Prince Charles was visiting Wales this week, and while there pledged his support to the National Trust’s Save the Herd campaign. He was at Dinefwr Park in Llandeilo, and the herd concerned are the rare White Park Cattle. They have been at the park for many centuries; reference is made to a substantial herd of white cattle owned by the Lord of Dinefwr in the tenth century. The Prince of Wales donated towards the Trust’s target of £36,000 to buy new bull and cows; there are currently only about 750 breeding cows spread throughout the world which are registered, and DNA checked as being pure White Park Cattle.
The breed is an ancient breed of horned cattle which may well date back to the Roman times and beyond. There is a reference in the writings of Pliny to a sacrifice of two white bulls from around 43AD, and further indications from place-names, the island of Inishbofin of the coast of Connemara translates to being the island of the white cattle.
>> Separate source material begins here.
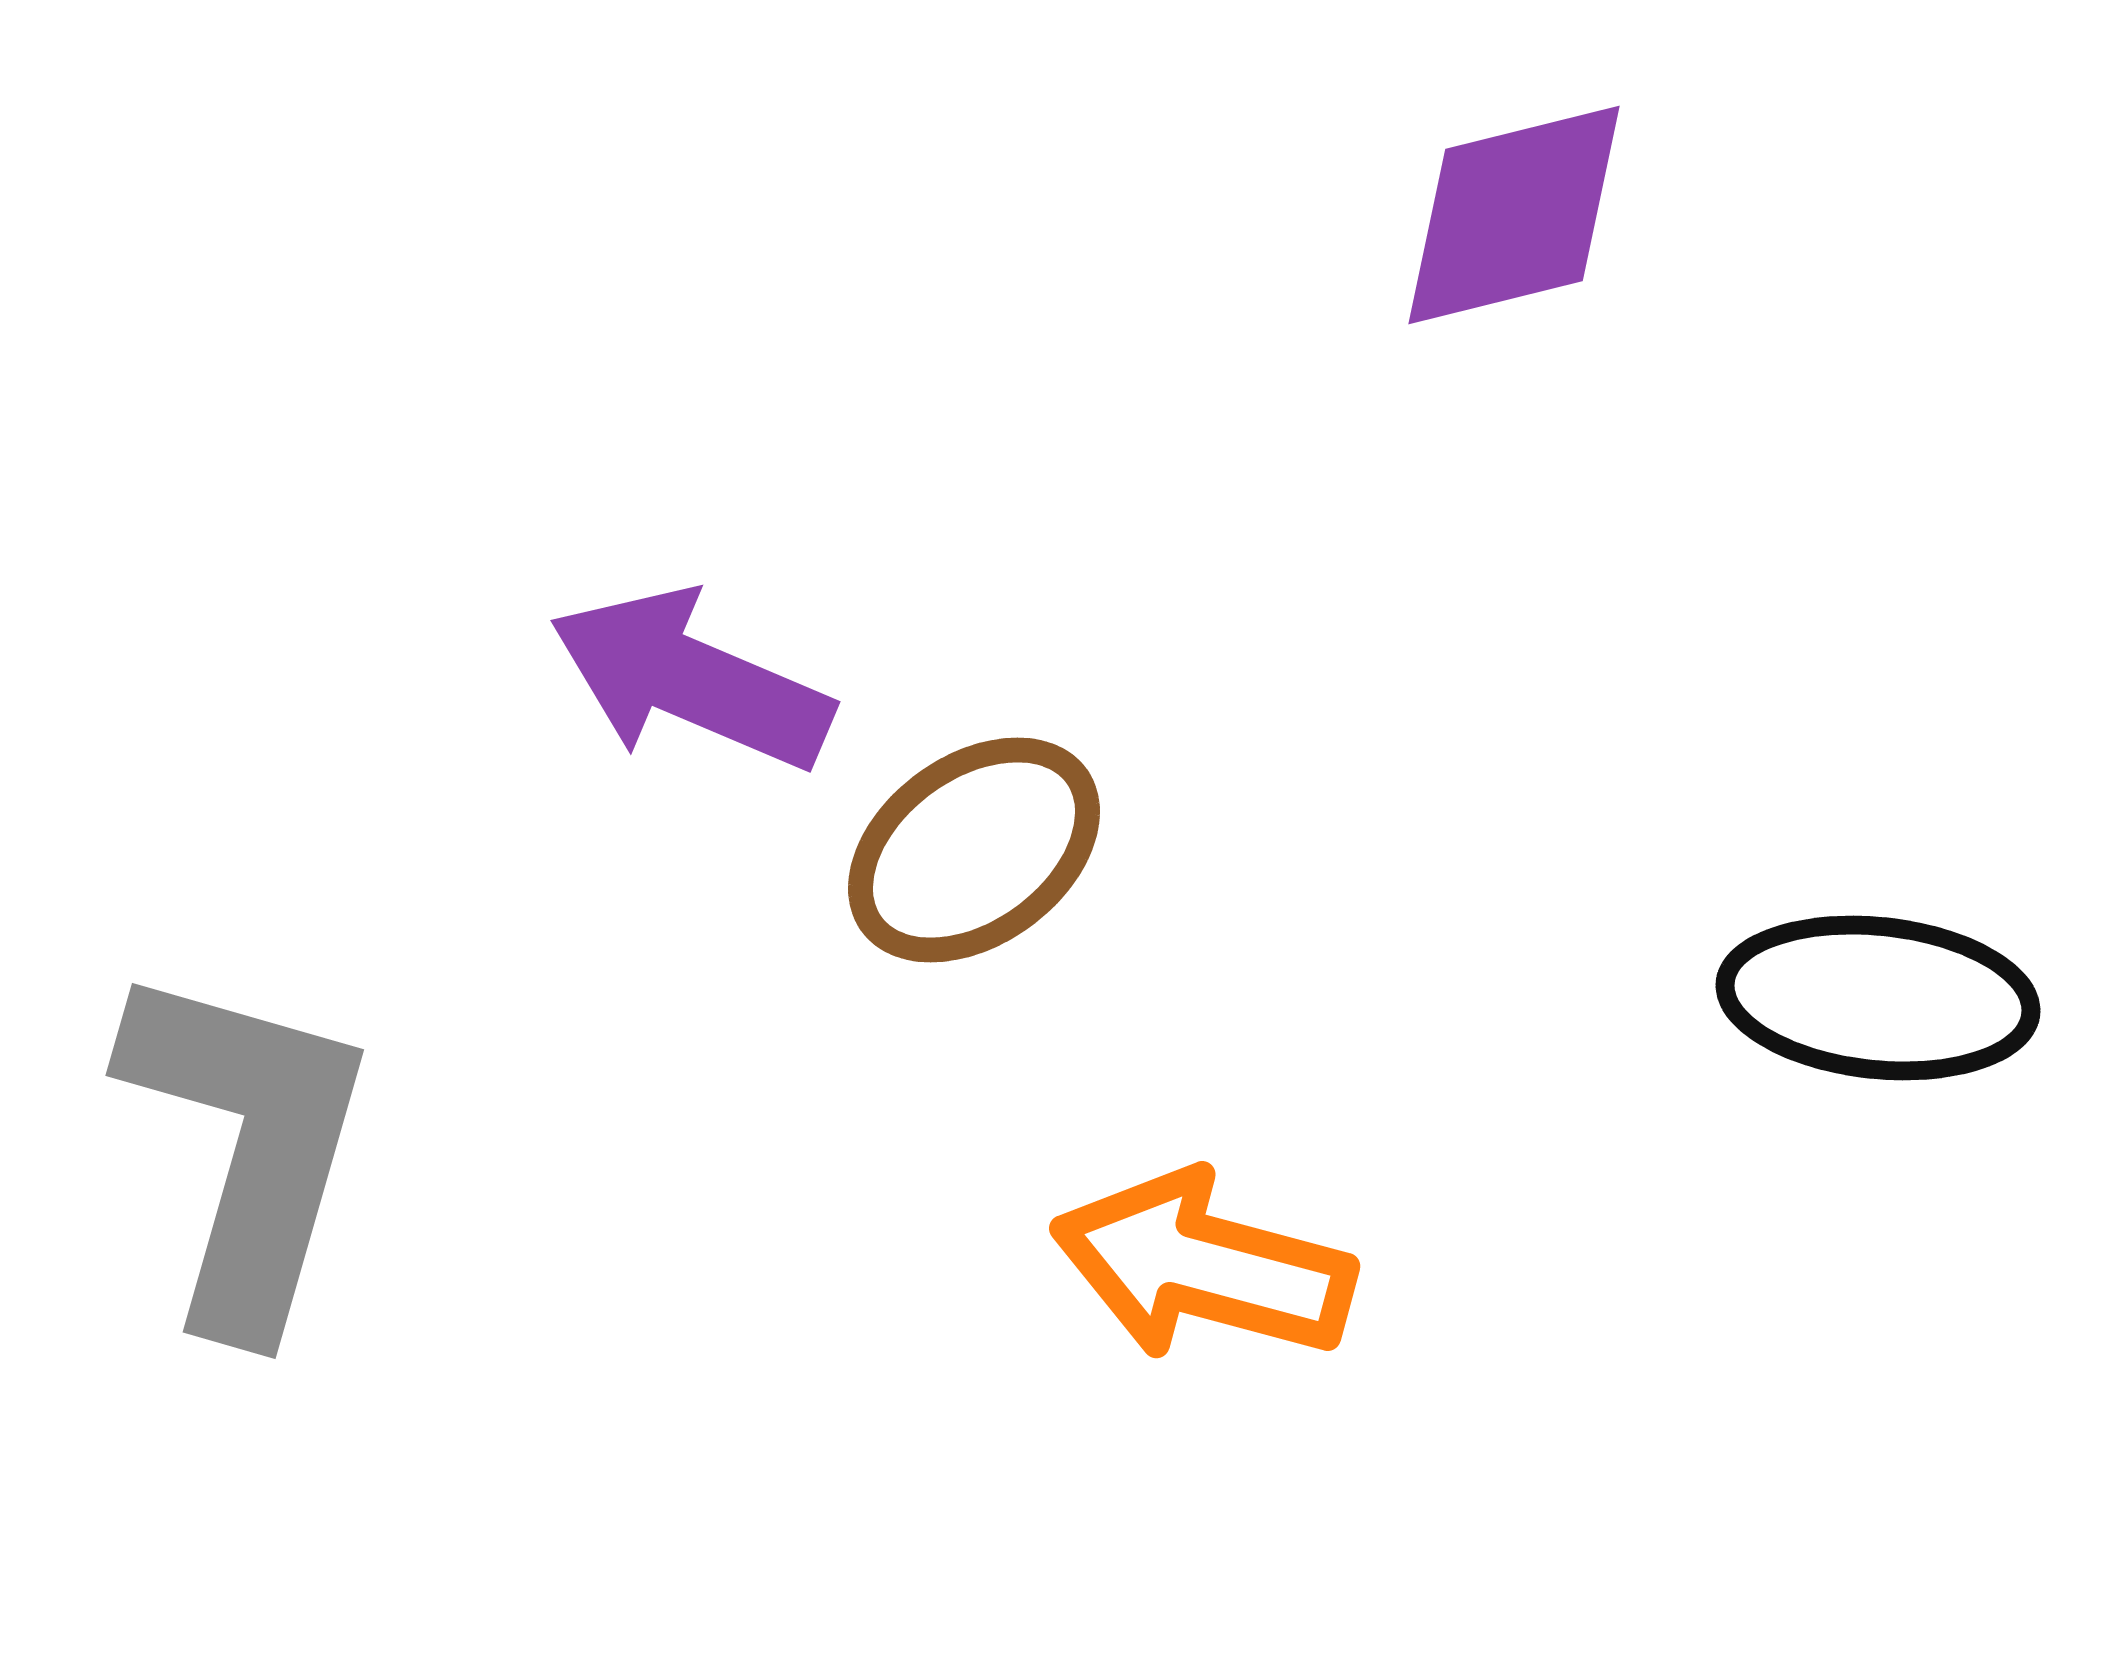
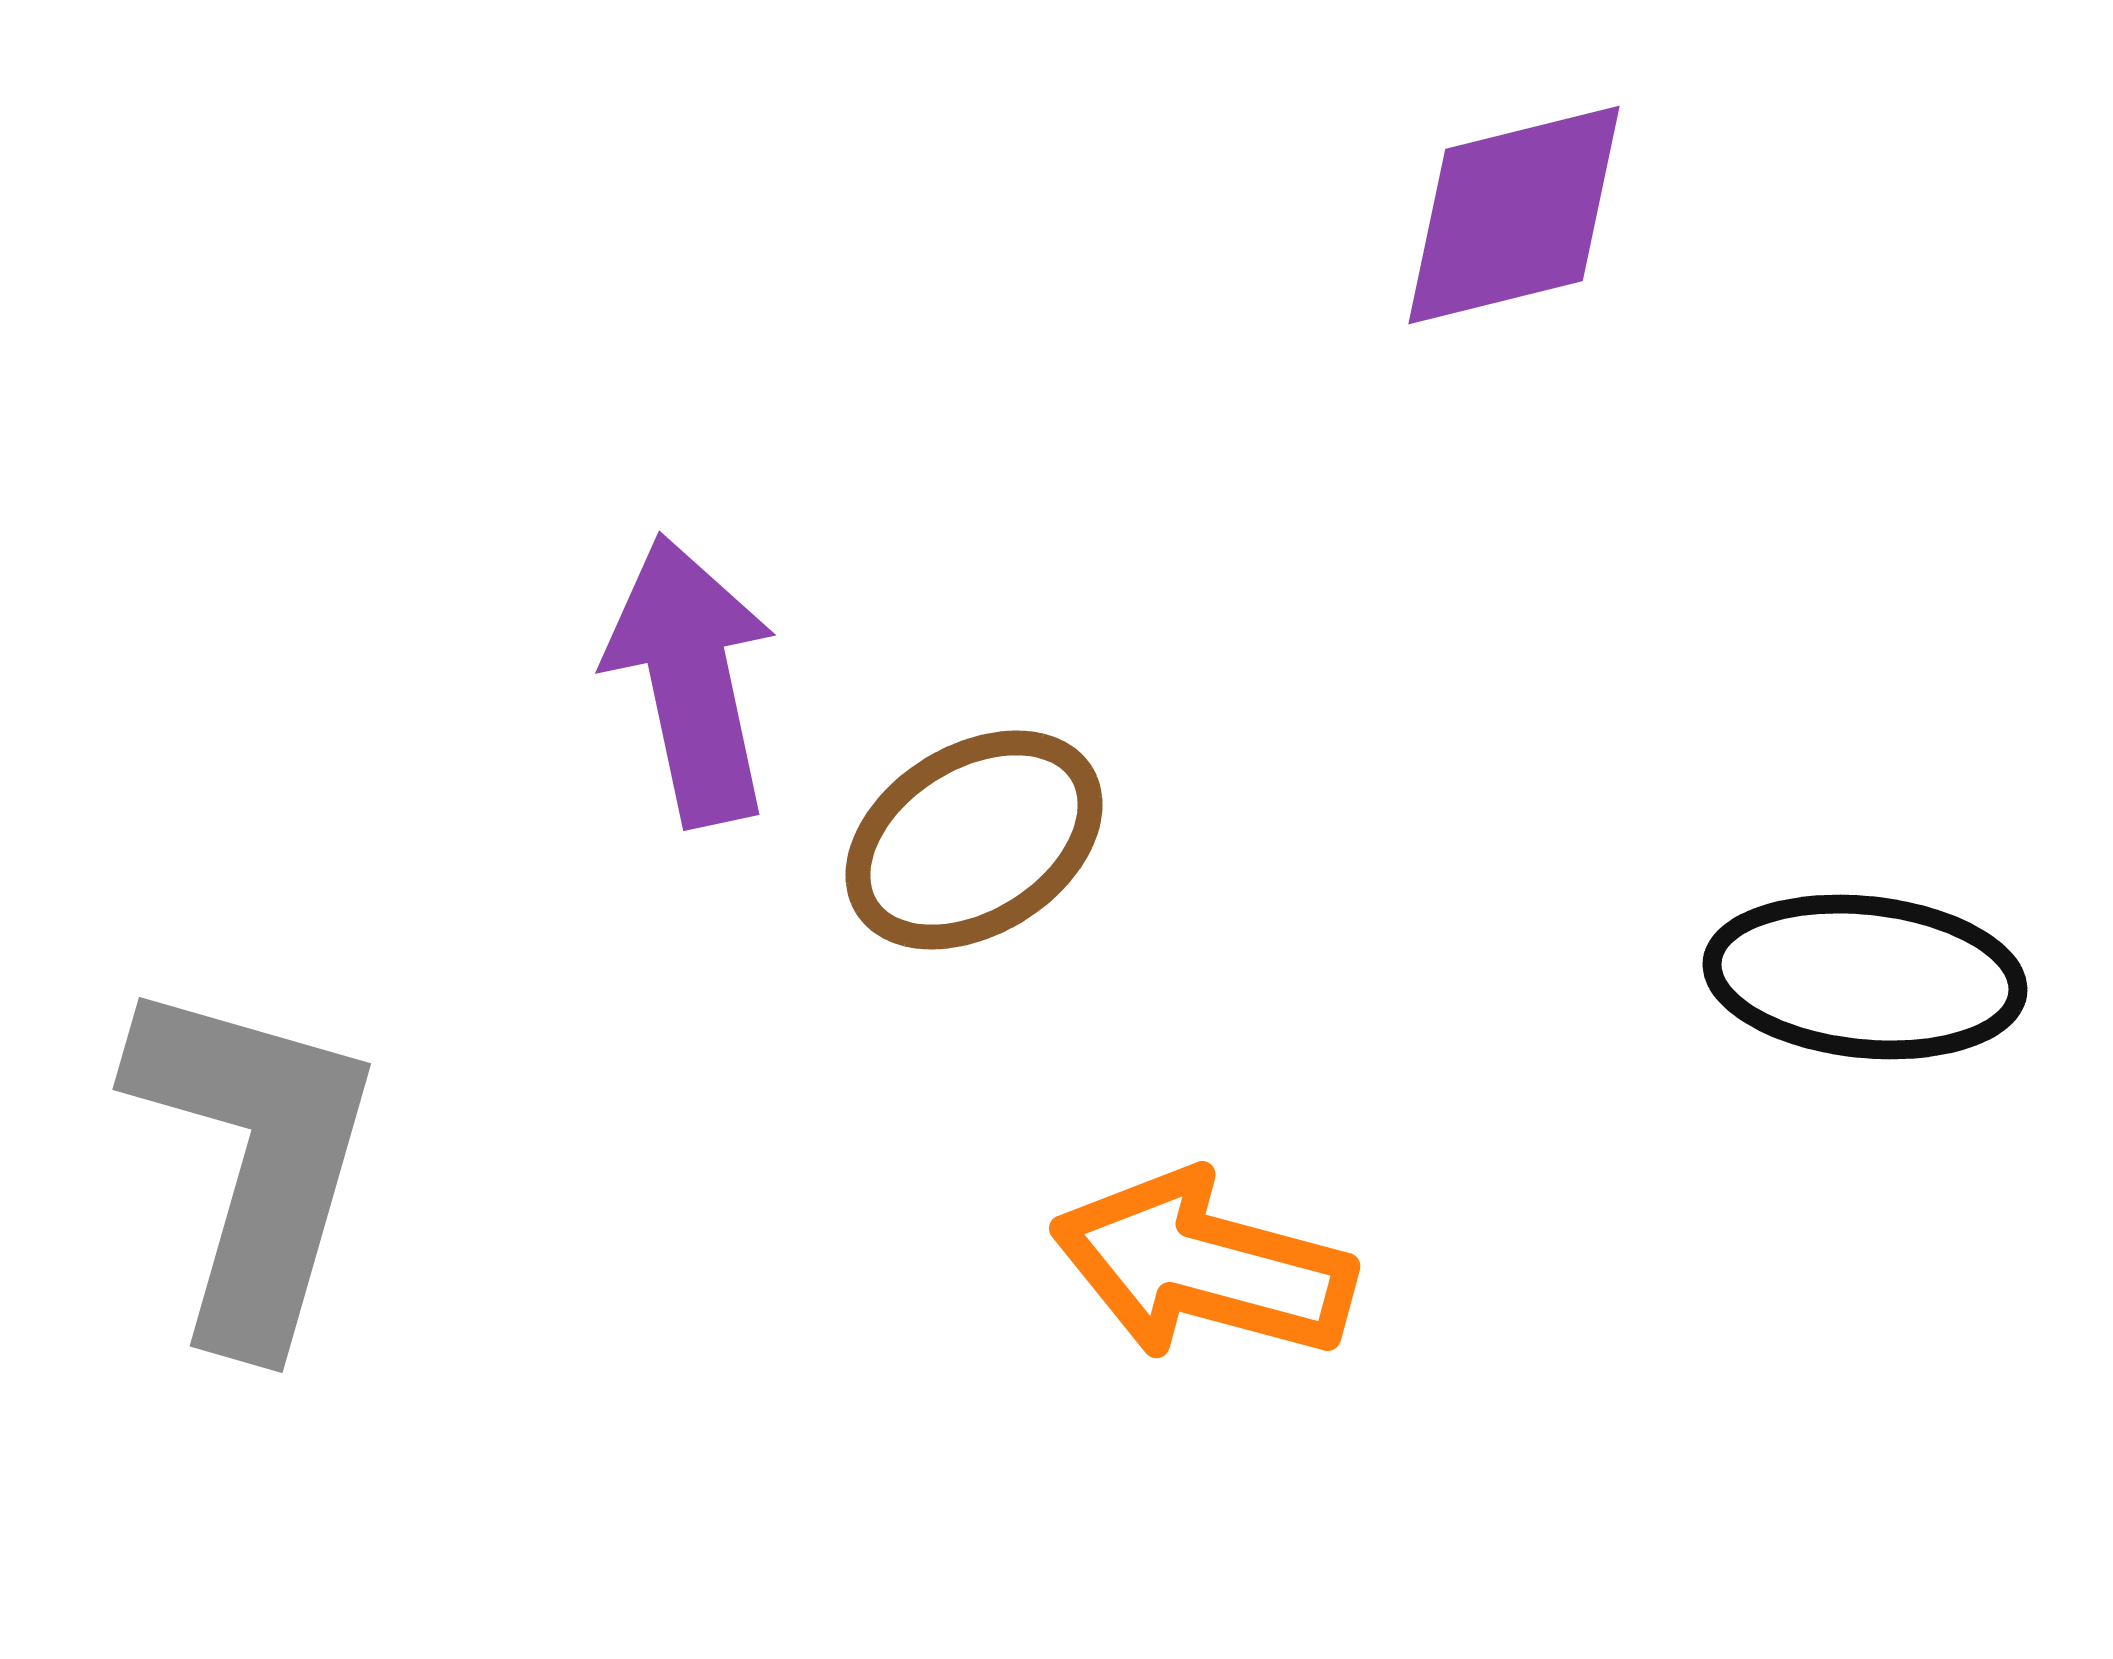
purple arrow: rotated 55 degrees clockwise
brown ellipse: moved 10 px up; rotated 4 degrees clockwise
black ellipse: moved 13 px left, 21 px up
gray L-shape: moved 7 px right, 14 px down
It is quite possible that the breed originated in Ireland and then spread throughout the British Isles with trading and the movement of people.
In the early nineteenth century, there were around a dozen herds of White Park Cattle; however, since there has been a decline until the latter part of the twentieth century and the formation of the rare breeds trust. Currently in the UK, in addition to the herd at Dinefwr, there is a herd at Woburn and a smaller herd at a rare breed farm in Cambridgeshire.
As well as visiting Llandeilo, the Prince also visited Torfaen and saw the work of a charity on another subject close to his heart – climate change. The Prince saw the outreach work of the charity Size of Wales; the charity runs education programmes to teach children about the importance of rain forests and to help act to reverse Climate Change. Prince Charles met children from Blenheim Road Community Primary on one of the programmes and helped them plant a tree.